背景としては50歳にして初めて一人暮らしをする石垣りんが、まだそうできてない頃に一人暮らしに憧れたのだろう。重い家族から逃れて、重い責務から放たれて、自分で自由に生きる。誰にも邪魔されない。死ぬ時は「〜様」と焼場に出されてしまうが、そのときまでは、様もなく殿もなく、ありのままを生きて書いてゆきたい、という気持ちだろう。

郷好文
それでよい。

もう一編は『貧しい町』である。この表現にノックアウトされた。全文載せてしまおう。

貧しい町

一日働いて帰ってくる、
家の近くのお惣菜屋の店先は
客もとだえて
売れ残りのてんぷらなどが
棚の上に まばらに残っている。

そのように
私の手もとにも
自分の時間、が少しばかり
残されている。
疲れた 元気のない時間、
熱のさめたてんぷらのような時間。

お惣菜屋の家族は
今日も店の売れ残りで
夕食の膳をかこむ。
私もくたぶれた時間を食べて
自分の糧にする。

それにしても
私の売り渡した
一日のうちの最も良い部分、
生きのいい時間、
それらを買って行った昼間の客は
今頃どうしているだろう。
町はすっかり夜である。

「熱のさめたてんぷらのような時間」「私の売り渡した 一日のうちの最もよい部分、生きのいい時間」こんな表現が書ければ、筆は折っていいでしょう。
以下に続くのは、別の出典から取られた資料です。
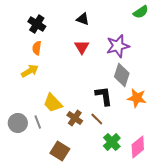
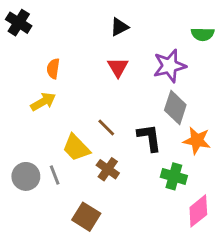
green semicircle: (141, 12) -> (203, 34), moved, turned 35
black triangle: (83, 19) -> (119, 27), turned -48
black cross: (37, 24) -> (19, 23), moved
brown line: (97, 119) -> (106, 128), moved
green cross: (112, 142) -> (174, 176), moved, turned -30

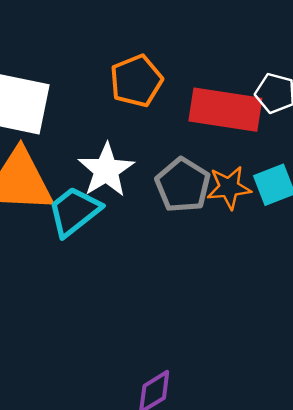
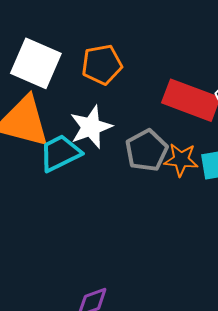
orange pentagon: (136, 81) -> (102, 65), moved

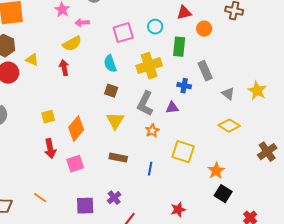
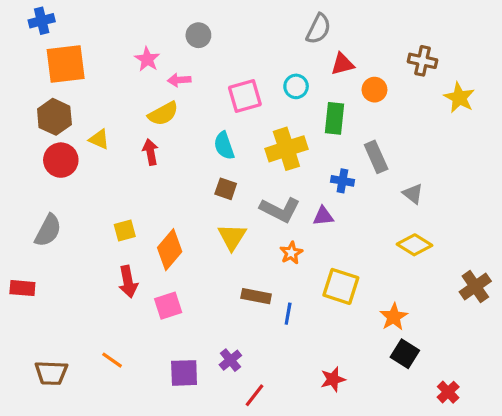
yellow star: (257, 91) -> (459, 98), moved
gray L-shape: (145, 104) -> (280, 210), turned -90
brown rectangle: (118, 158) -> (256, 296), moved

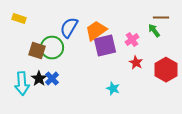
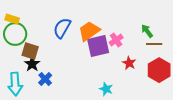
brown line: (161, 18) -> (154, 44), moved
pink cross: (132, 40) -> (116, 40), moved
green circle: (52, 48) -> (15, 34), moved
black star: (39, 79) -> (32, 64), moved

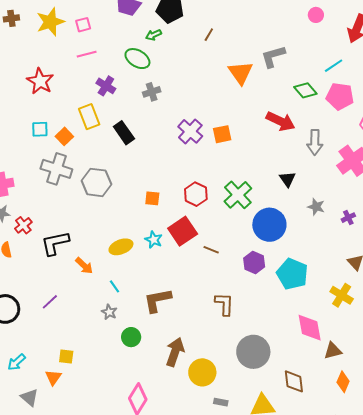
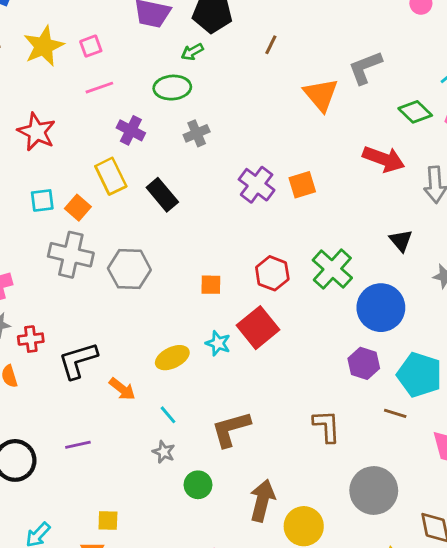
green ellipse: (137, 59) -> (172, 88), turned -30
red cross: (23, 225) -> (31, 339), turned 36
brown line: (211, 250) -> (395, 413), moved
purple line: (50, 302) -> (78, 445), turned 36

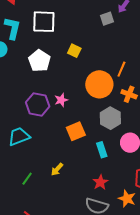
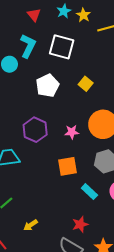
pink star: (61, 100) -> (72, 132), moved
cyan rectangle: (102, 150) -> (89, 192), turned -42
yellow arrow: (57, 169) -> (31, 225), moved

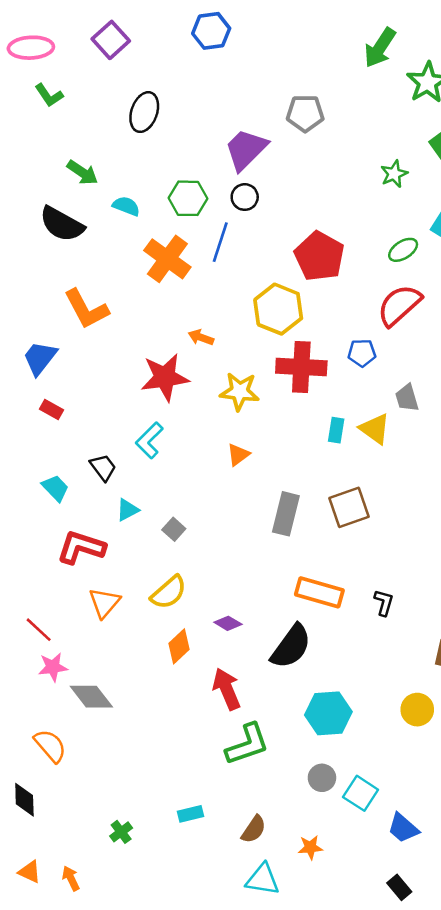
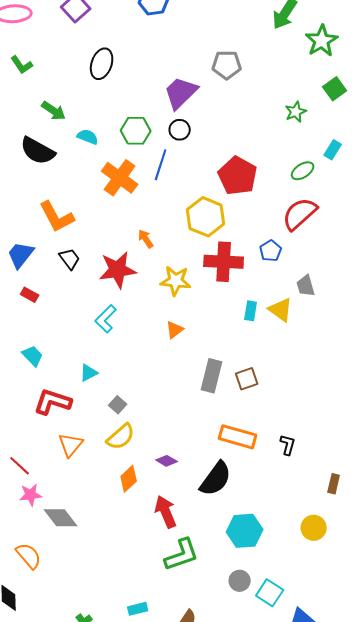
green L-shape: (49, 95) -> (22, 65), moved
orange arrow: (201, 337) -> (146, 239), turned 36
blue pentagon: (362, 353) -> (271, 251), turned -30
black trapezoid: (103, 467) -> (70, 259), moved
brown square: (349, 507) -> (247, 379), moved, size x0.7
gray square: (174, 529) -> (118, 405), moved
この詩にはすこぶる脱帽してしまった。

自分の生きた事実を書く、暮らしを書く、生活を書く。それは簡単なようでむつかしい。恨みやつらみ、嘆きや愚痴になってしまう。個人的なものにとどまってしまう。普遍的なものにしようとすると、芯にある意味、熱さを失ってしまう。伝えるにはバランスではなく、本名で表札を出すようにばーんと貫く、やりきってしまえ、なのでしょう。

なぜなら人はいずれ死ぬからである。『おやすみなさい』という詩に次の一節がある。

私たち 生まれたその日から
眠ることをけいこして着ました。
それでも上手には眠れないことがあります。

眠ることは「永遠に眠ること」だとぼくは読んだ。その時の眠りのために、1年365日、75年とすれば27,375回、眠るけいこをするのだ。詩人は眠りの中は、財産も地位も衣装もない、裸の島であるという。みんなやさしく、熱く、激しく生きれるという場所。そこには絶望からのやさしさがある。

では、熱のさめたてんぷらのような時間で 自分の表札をつくるな。素の自分の表札を抱いて、おやすみなさい。